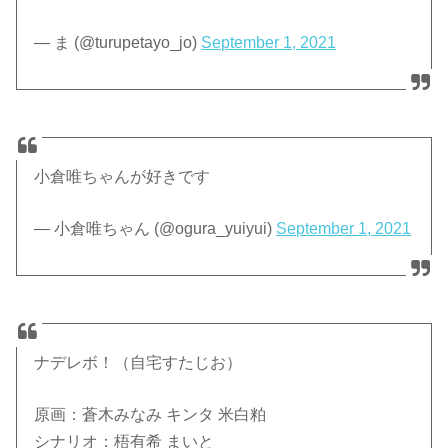
— ま (@turupetayo_jo)
September 1, 2021
小倉唯ちゃんが好きです
— 小倉唯ちゃん (@ogura_yuiyui)
September 1, 2021
ナデレボ！（自宅すたじお）
原画：蒼木みなみ キンタ 米白粕
シナリオ：梧有希 まいと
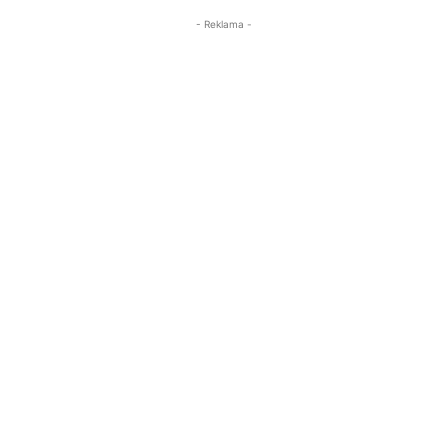
- Reklama -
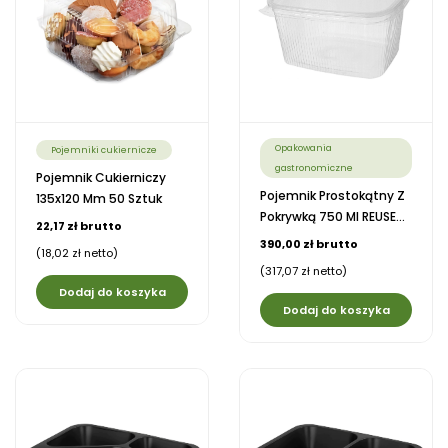
Opakowania
Pojemniki cukiernicze
gastronomiczne
Pojemnik Cukierniczy
Pojemnik Prostokątny Z
135x120 Mm 50 Sztuk
Pokrywką 750 Ml REUSE...
22,17 zł brutto
390,00 zł brutto
(18,02 zł netto)
(317,07 zł netto)
Dodaj do koszyka
Dodaj do koszyka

= = =

TO DO => Please repeat exactly the data above from its first line to the line that contains "135x120 Mm 50 Sztuk", inclusive, and leave every picture out.

TASK SOLUTION =>
— ま (@turupetayo_jo)
September 1, 2021
小倉唯ちゃんが好きです
— 小倉唯ちゃん (@ogura_yuiyui)
September 1, 2021
ナデレボ！（自宅すたじお）
原画：蒼木みなみ キンタ 米白粕
シナリオ：梧有希 まいと
- Reklama -
Opakowania
Pojemniki cukiernicze
gastronomiczne
Pojemnik Cukierniczy
Pojemnik Prostokątny Z
135x120 Mm 50 Sztuk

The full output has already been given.